Therefore, we considered further scenarios beyond these two original datasets (Dataset 1: CORE-OM, Dataset 2: CASP-19). In addition, to test the methods under different conditions, we provided three modified versions of these datasets (Dataset 3: modified CORE-OM with equal group means collapsed over time points and group means with opposite temporal trends, Dataset 4: modified CASP-19, Time Points 1 & 2 only, with identical means but heterogeneous covariance matrices, Dataset 5: modified CASP-19, Time Points 1 and 2 only, balanced class sizes by random undersampling of Group 1). Dataset 3 was modified by adding a constant specific to each variable to the data of Group 0 such that collapsed means of both groups became equal in size, while maintaining the original boundaries of the measurement intervals. Then we swapped the data of the two time points for Variables 1, 2, and 3 for Group 0, such that means of Group 0 have an upward temporal trend compared to the downward temporal trend of measurements in Group 1. For Dataset 4, only Time Points 1 and 2 are considered. We adjusted group means of Group 0 per time point such that they equal those of Group 1. For Dataset 5, also only Time Points 1 and 2 are considered, and a random subset of the larger Group 1 equalling the sample size of Group 0 was chosen in order to obtain a balanced scenario. The corresponding R code can be found in Graf et al. (2025, code “availability”).

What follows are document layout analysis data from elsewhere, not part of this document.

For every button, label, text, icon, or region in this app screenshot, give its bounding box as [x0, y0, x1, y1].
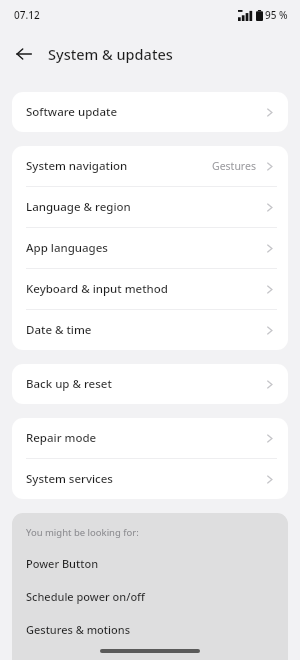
staticText: System & updates: [48, 44, 173, 64]
staticText: Gestures: [212, 159, 256, 173]
staticText: Repair mode: [26, 430, 97, 446]
button[interactable]: Date & time: [12, 310, 288, 350]
staticText: Language & region: [26, 199, 131, 215]
button[interactable]: Power Button: [12, 547, 288, 580]
button[interactable]: Keyboard & input method: [12, 269, 288, 309]
staticText: Schedule power on/off: [26, 589, 145, 604]
staticText: 95 %: [265, 8, 288, 22]
staticText: System services: [26, 471, 113, 487]
button[interactable]: Gestures & motions: [12, 613, 288, 646]
button[interactable]: Back up & reset: [12, 364, 288, 404]
button[interactable]: App languages: [12, 228, 288, 268]
button[interactable]: System navigation: [12, 146, 288, 186]
button[interactable]: Language & region: [12, 187, 288, 227]
staticText: Power Button: [26, 556, 99, 571]
staticText: Gestures & motions: [26, 622, 130, 637]
staticText: System navigation: [26, 158, 128, 174]
button[interactable]: System services: [12, 459, 288, 499]
button[interactable]: Schedule power on/off: [12, 580, 288, 613]
button[interactable]: Back: [9, 39, 39, 69]
staticText: Keyboard & input method: [26, 281, 168, 297]
staticText: 07.12: [14, 8, 40, 22]
button[interactable]: Repair mode: [12, 418, 288, 458]
staticText: You might be looking for:: [26, 526, 139, 539]
staticText: Software update: [26, 104, 117, 120]
staticText: Back up & reset: [26, 376, 112, 392]
button[interactable]: Software update: [12, 92, 288, 132]
staticText: Date & time: [26, 322, 92, 338]
staticText: App languages: [26, 240, 108, 256]
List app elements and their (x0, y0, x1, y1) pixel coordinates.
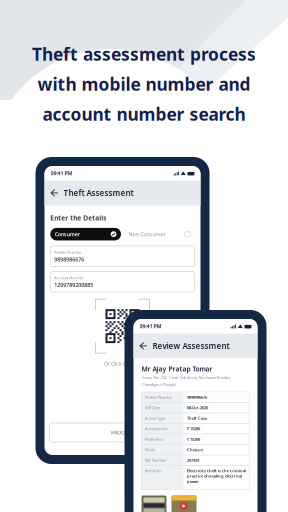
staticText: Theft Case (187, 416, 207, 421)
staticText: Or Click to scan (104, 360, 141, 367)
staticText: with mobile number and (38, 72, 250, 96)
staticText: 1209789200885 (54, 282, 93, 289)
staticText: Non-Consumer (128, 231, 166, 238)
staticText: Action Type (145, 416, 165, 421)
staticText: 09:41 PM (140, 323, 162, 330)
staticText: ATR Date (145, 405, 160, 410)
button[interactable]: Theft Assessment (44, 180, 200, 206)
staticText: Mode (145, 447, 155, 452)
staticText: Consumer (55, 231, 80, 238)
staticText: 09:41 PM (50, 170, 72, 177)
button[interactable]: Consumer (50, 228, 121, 240)
button[interactable]: Review Assessment (134, 334, 258, 358)
staticText: Theft Assessment (64, 188, 134, 198)
staticText: Enter the Details (50, 214, 106, 222)
staticText: ₹ 15200 (187, 437, 200, 442)
staticText: Ref. Number (145, 458, 167, 463)
staticText: Assessment (145, 426, 167, 431)
staticText: House No. 232, Cantt. Side Area, Rambaol… (142, 375, 230, 380)
staticText: 9898986676 (187, 395, 207, 400)
staticText: Theft assessment process (32, 42, 256, 66)
staticText: Remarks (145, 468, 161, 473)
staticText: account number search (42, 102, 246, 126)
staticText: Mobile Number (145, 395, 173, 400)
staticText: Mr Ajay Pratap Tomar (142, 364, 212, 373)
staticText: 9898986676 (54, 256, 84, 263)
staticText: Account Number (54, 275, 84, 280)
staticText: ₹ 15200 (187, 426, 200, 431)
staticText: 297929 (187, 458, 199, 463)
button[interactable]: Non-Consumer (124, 228, 195, 240)
button[interactable]: PROCEED (50, 423, 196, 442)
staticText: Electricity theft is the criminal practi… (187, 468, 246, 484)
staticText: Cheque (187, 447, 203, 452)
staticText: Mobile Number (54, 250, 82, 255)
staticText: Chandigarh (Punjab) (142, 382, 176, 387)
staticText: 08-Oct-2020 (187, 405, 208, 410)
staticText: Review Assessment (152, 341, 230, 351)
staticText: PROCEED (111, 429, 134, 436)
staticText: Realisation (145, 437, 163, 442)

With Dataset 4, the aim was to create data which only differ in their group covariance matrices. Homogeneity of covariance matrices can be tested using the well-known Box’s M test (Box, 1949), but its reliability suffers when the multivariate normality assumption is even only slightly violated (Tiku & Balakrishnan, 1984). For Dataset 4, the p-value of the approximate χ2 test statistic of the Box’s M test is <.001( χ2(36) = 1789.9) but this significant test result may indicate a violation of normality instead of inequality of covariance matrices. Therefore, since the data significantly differ from multivariate normality (Table S4 in Graf et al., 2025), we visually assessed the covariance matrices’ heterogeneity based on the components used for Box’s M test, i.e., log determinants of the pooled and group covariance matrices (Σpooled,Σ0,andΣ1), which equal the product of their respective log eigenvalues. We use plots of log determinants with 95% confidence intervals and plots of log eigenvalues of the covariance matrices as suggested by Friendly and Sigal (2020). From Figure 2 we conclude substantial heterogeneity of the group covariance matrices Σ0 and Σ1 in Dataset 4. For Dataset 4, simulations are based on the estimates of Σ0 and Σ1, whereas for Datasets 1–3, and 5 they are based on the estimate of Σpooled such that the LDA assumption of homogeneous covariance matrices holds. Figure S1 in Graf et al. (2025) shows the plots for inspecting heterogeneity of covariance matrices for the other reference datasets as well. The assumption is not fulfilled in any of the datasets. Boxplots in Figure 1c–1e show the scores’ distribution in Reference Data 3–5.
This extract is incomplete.